Work order.
Word for word and without images, transcribe all of the records.

Extracted material.

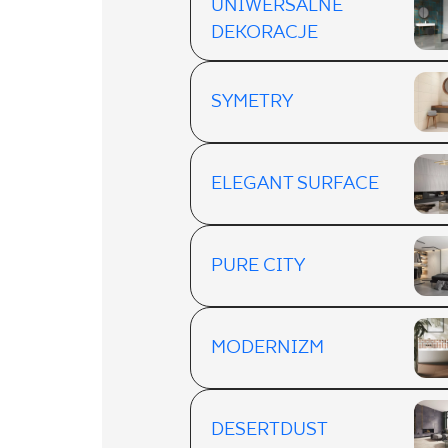
UNIWERSALNE
DEKORACJE
SYMETRY
ELEGANT SURFACE
PURE CITY
MODERNIZM
DESERTDUST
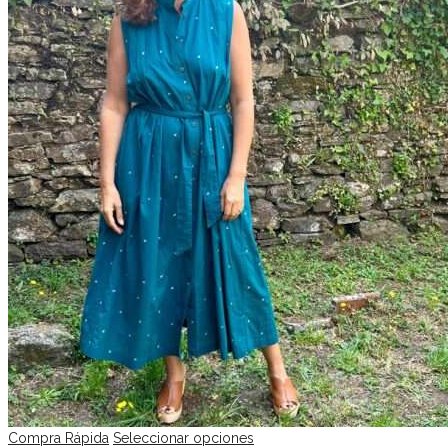
Compra Rápida
Seleccionar opciones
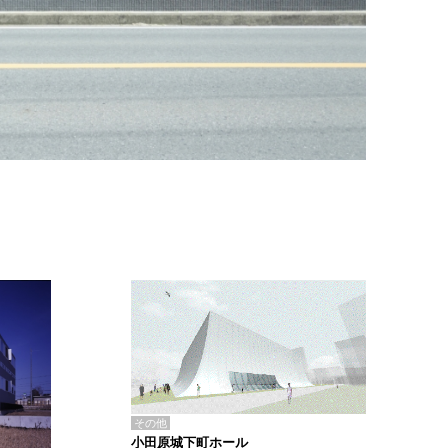
その他
小田原城下町ホール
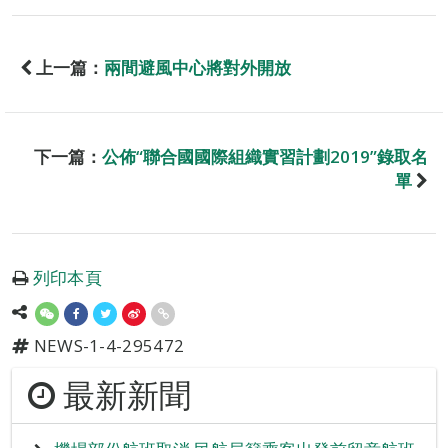
上一篇：
兩間避風中心將對外開放
下一篇：
公佈“聯合國國際組織實習計劃2019”錄取名
單
列印本頁
NEWS-1-4-295472
最新新聞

Solution.
UNIWERSALNE
DEKORACJE
SYMETRY
ELEGANT SURFACE
PURE CITY
MODERNIZM
DESERTDUST
Compra Rápida
Seleccionar opciones
その他
小田原城下町ホール
上一篇：
兩間避風中心將對外開放
下一篇：
公佈“聯合國國際組織實習計劃2019”錄取名
單
列印本頁
NEWS-1-4-295472
最新新聞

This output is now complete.